BEGIN Exercise input

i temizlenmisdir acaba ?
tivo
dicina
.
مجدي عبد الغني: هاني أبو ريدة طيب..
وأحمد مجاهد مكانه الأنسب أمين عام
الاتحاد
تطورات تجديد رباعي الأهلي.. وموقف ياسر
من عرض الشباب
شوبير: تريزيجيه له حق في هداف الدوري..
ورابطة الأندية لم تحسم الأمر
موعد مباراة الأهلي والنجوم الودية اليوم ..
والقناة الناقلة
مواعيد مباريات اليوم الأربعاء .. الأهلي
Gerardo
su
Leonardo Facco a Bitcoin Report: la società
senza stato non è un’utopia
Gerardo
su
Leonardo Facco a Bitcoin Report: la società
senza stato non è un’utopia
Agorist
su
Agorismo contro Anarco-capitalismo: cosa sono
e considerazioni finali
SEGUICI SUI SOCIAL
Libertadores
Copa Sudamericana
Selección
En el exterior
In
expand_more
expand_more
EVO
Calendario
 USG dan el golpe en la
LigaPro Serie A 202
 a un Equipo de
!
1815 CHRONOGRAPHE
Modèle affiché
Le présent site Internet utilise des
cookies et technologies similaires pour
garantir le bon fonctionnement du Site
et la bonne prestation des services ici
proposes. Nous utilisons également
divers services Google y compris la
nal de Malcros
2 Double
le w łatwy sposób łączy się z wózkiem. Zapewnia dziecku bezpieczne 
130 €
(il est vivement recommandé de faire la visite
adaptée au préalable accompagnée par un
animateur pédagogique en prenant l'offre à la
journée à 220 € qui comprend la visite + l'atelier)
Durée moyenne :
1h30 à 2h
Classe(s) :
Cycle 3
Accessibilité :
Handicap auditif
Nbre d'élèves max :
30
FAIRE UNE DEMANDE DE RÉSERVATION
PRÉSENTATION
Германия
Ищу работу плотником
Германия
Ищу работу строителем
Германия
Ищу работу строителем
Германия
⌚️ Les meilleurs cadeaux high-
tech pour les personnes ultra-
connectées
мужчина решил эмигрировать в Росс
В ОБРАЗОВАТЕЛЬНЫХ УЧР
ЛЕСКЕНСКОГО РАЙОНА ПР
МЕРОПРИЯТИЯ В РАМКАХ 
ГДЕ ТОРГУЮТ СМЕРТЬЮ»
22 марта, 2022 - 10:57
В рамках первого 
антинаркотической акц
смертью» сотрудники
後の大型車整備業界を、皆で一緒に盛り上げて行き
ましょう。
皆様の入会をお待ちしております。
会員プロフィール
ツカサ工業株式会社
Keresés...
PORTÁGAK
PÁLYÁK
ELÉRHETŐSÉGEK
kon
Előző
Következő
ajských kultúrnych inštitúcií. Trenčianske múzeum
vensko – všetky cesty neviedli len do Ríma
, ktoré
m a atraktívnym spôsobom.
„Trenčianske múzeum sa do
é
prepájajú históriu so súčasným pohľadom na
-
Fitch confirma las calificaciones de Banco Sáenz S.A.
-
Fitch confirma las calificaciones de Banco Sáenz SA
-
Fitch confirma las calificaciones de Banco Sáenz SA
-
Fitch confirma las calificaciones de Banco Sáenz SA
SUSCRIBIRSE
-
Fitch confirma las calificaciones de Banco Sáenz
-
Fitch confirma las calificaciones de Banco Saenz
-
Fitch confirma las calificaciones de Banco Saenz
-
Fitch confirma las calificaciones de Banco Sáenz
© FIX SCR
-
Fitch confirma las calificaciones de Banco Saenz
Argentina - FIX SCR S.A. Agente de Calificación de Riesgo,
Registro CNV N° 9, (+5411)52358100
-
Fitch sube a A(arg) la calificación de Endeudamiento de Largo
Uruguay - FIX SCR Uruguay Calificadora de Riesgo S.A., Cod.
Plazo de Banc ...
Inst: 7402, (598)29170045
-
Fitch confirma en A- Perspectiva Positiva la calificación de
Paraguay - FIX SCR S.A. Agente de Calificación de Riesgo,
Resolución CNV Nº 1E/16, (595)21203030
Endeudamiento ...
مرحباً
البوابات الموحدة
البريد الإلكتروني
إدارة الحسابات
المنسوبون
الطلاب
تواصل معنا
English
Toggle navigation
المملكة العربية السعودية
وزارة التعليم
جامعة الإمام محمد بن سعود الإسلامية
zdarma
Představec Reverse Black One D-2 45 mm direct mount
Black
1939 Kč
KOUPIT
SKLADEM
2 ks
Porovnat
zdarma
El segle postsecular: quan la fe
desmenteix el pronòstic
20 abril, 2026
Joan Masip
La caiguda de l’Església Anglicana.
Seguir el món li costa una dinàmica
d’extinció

END Exercise input

▶ _Work task_
The lines to return are those in the material above that hold "múzeum".

▶ _Written solution_
ajských kultúrnych inštitúcií. Trenčianske múzeum
„Trenčianske múzeum sa do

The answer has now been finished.